— Exercise prompt —
In the data below, find the line containing "Auch den SchülerInnen", then set down that line and every later line up to and including the line containing "Vendre licence 4", exactly.

— Task inputs —
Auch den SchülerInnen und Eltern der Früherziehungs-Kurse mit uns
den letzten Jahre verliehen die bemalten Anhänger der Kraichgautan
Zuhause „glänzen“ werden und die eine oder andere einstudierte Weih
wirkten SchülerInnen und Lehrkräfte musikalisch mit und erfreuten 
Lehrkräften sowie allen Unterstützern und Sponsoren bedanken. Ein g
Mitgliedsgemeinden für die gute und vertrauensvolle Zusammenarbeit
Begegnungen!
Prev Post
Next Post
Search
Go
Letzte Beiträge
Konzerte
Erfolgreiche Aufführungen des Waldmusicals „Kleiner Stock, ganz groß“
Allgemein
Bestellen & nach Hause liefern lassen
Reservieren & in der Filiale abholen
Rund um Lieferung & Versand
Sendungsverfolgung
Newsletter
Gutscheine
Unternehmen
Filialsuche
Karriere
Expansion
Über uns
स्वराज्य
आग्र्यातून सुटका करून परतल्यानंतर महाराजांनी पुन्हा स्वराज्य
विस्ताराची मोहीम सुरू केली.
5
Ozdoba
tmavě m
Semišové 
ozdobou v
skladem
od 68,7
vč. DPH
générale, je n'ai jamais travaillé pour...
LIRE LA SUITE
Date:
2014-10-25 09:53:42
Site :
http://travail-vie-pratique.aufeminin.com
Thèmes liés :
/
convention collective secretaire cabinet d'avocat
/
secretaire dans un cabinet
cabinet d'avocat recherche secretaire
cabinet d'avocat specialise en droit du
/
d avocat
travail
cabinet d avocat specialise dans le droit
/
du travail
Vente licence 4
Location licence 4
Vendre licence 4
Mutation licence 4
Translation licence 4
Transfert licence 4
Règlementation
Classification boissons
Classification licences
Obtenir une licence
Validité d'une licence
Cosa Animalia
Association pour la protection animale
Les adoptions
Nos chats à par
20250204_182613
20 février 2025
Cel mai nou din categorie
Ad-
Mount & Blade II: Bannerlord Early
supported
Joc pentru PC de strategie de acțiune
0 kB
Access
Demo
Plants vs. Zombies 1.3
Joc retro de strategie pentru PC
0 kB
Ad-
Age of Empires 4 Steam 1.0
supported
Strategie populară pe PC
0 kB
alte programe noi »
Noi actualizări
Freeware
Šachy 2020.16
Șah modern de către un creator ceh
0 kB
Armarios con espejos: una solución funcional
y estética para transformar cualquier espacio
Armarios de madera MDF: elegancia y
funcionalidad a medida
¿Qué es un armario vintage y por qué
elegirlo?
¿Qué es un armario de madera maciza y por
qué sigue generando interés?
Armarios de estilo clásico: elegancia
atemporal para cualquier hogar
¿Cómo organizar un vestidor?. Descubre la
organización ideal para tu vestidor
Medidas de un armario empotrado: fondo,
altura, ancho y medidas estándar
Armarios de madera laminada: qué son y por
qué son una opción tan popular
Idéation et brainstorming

---

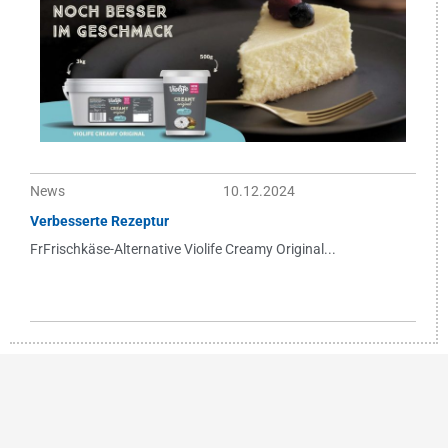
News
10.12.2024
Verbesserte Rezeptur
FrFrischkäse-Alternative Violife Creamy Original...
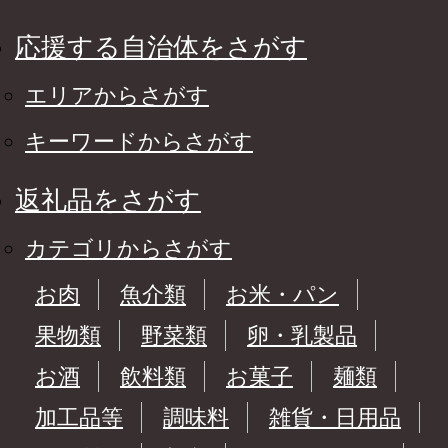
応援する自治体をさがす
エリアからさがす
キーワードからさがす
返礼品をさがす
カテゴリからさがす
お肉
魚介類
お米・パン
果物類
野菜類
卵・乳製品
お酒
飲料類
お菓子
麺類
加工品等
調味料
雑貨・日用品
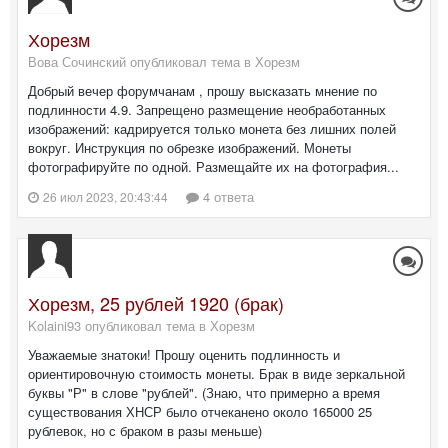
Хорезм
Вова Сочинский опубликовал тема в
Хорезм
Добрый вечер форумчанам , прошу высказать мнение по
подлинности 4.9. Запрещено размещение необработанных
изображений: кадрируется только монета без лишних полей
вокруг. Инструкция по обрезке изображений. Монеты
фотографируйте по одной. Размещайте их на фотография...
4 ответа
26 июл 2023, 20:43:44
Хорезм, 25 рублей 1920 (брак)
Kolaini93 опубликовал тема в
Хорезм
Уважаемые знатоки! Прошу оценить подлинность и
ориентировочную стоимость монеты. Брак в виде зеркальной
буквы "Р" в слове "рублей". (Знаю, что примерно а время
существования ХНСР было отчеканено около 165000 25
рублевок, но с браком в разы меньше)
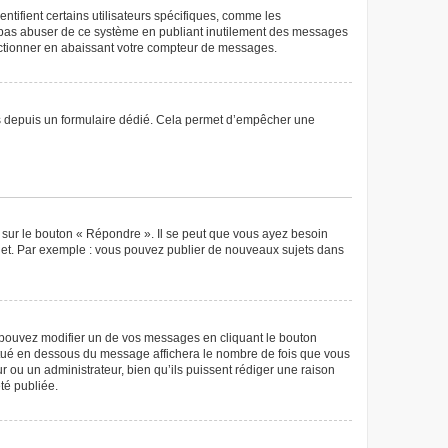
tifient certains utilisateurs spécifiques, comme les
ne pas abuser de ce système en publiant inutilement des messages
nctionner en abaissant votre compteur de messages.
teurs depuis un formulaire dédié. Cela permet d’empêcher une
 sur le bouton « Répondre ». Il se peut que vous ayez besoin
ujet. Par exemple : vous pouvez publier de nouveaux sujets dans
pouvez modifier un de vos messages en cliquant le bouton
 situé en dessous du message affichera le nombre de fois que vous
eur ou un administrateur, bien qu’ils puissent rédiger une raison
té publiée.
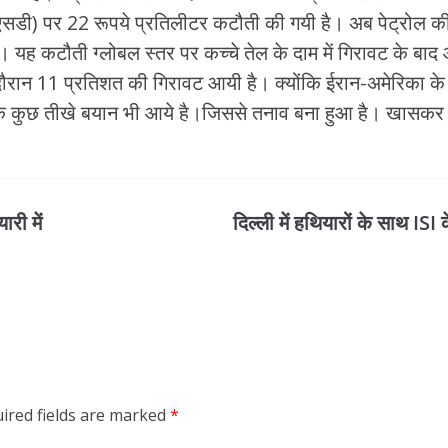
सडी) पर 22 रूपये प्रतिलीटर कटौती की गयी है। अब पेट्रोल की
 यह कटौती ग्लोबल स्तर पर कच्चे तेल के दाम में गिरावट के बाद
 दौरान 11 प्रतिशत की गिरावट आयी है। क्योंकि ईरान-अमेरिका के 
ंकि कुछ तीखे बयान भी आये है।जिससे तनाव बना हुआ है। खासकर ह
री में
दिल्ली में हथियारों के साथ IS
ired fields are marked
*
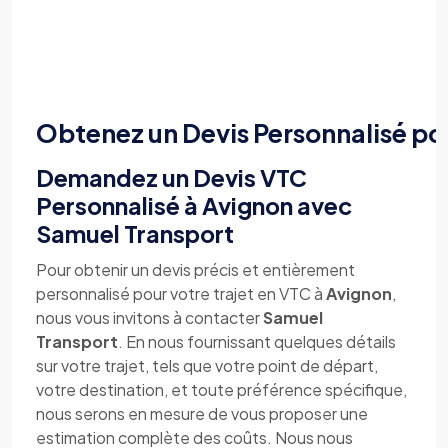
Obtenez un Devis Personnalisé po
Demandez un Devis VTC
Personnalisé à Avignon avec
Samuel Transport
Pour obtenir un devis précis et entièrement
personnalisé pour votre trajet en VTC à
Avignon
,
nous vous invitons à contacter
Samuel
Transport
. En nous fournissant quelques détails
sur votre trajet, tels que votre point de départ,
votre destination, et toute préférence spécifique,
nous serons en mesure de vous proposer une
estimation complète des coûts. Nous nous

==

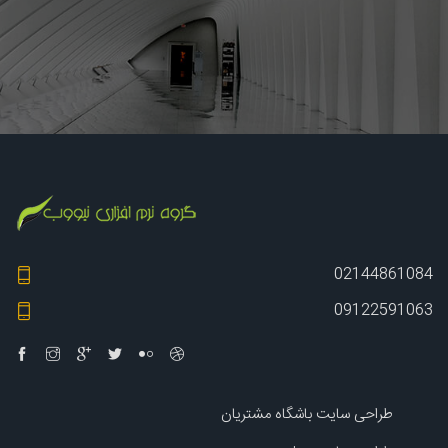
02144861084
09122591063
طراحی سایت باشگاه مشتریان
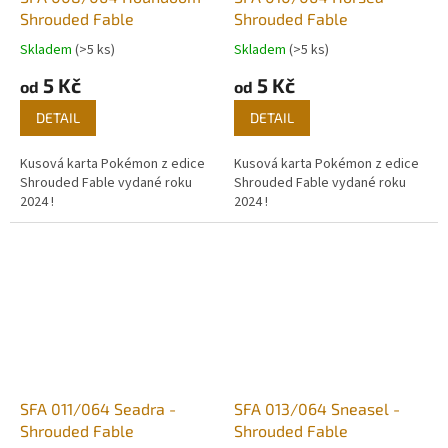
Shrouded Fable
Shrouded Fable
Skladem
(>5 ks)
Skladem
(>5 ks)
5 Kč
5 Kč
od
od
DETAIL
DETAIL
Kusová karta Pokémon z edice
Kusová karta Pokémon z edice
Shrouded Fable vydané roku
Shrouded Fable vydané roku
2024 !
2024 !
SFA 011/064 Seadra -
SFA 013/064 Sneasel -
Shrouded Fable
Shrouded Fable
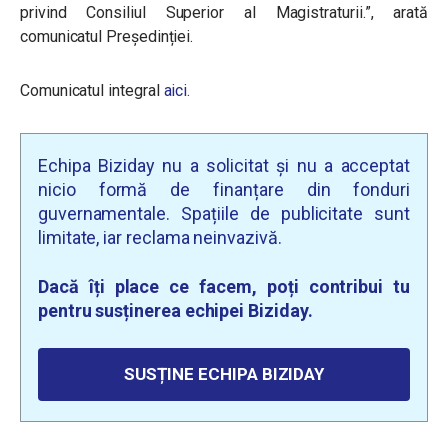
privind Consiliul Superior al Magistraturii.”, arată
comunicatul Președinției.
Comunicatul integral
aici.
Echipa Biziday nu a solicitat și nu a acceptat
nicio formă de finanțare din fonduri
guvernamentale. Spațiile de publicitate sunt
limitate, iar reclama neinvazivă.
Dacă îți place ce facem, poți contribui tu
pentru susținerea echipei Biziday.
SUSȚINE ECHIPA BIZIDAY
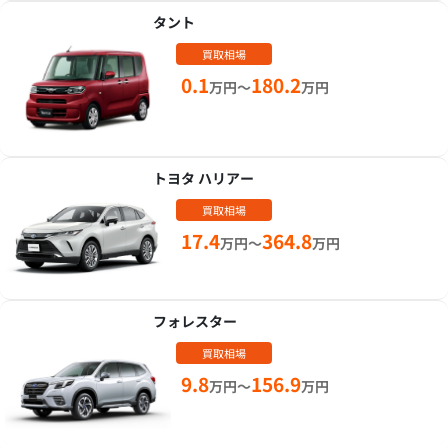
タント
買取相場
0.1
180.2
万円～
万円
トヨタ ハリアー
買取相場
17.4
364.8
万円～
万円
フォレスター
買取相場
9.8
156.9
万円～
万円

— Task output —
Auch den SchülerInnen und Eltern der Früherziehungs-Kurse mit uns
den letzten Jahre verliehen die bemalten Anhänger der Kraichgautan
Zuhause „glänzen“ werden und die eine oder andere einstudierte Weih
wirkten SchülerInnen und Lehrkräfte musikalisch mit und erfreuten 
Lehrkräften sowie allen Unterstützern und Sponsoren bedanken. Ein g
Mitgliedsgemeinden für die gute und vertrauensvolle Zusammenarbeit
Begegnungen!
Prev Post
Next Post
Search
Go
Letzte Beiträge
Konzerte
Erfolgreiche Aufführungen des Waldmusicals „Kleiner Stock, ganz groß“
Allgemein
Bestellen & nach Hause liefern lassen
Reservieren & in der Filiale abholen
Rund um Lieferung & Versand
Sendungsverfolgung
Newsletter
Gutscheine
Unternehmen
Filialsuche
Karriere
Expansion
Über uns
स्वराज्य
आग्र्यातून सुटका करून परतल्यानंतर महाराजांनी पुन्हा स्वराज्य
विस्ताराची मोहीम सुरू केली.
5
Ozdoba
tmavě m
Semišové 
ozdobou v
skladem
od 68,7
vč. DPH
générale, je n'ai jamais travaillé pour...
LIRE LA SUITE
Date:
2014-10-25 09:53:42
Site :
http://travail-vie-pratique.aufeminin.com
Thèmes liés :
/
convention collective secretaire cabinet d'avocat
/
secretaire dans un cabinet
cabinet d'avocat recherche secretaire
cabinet d'avocat specialise en droit du
/
d avocat
travail
cabinet d avocat specialise dans le droit
/
du travail
Vente licence 4
Location licence 4
Vendre licence 4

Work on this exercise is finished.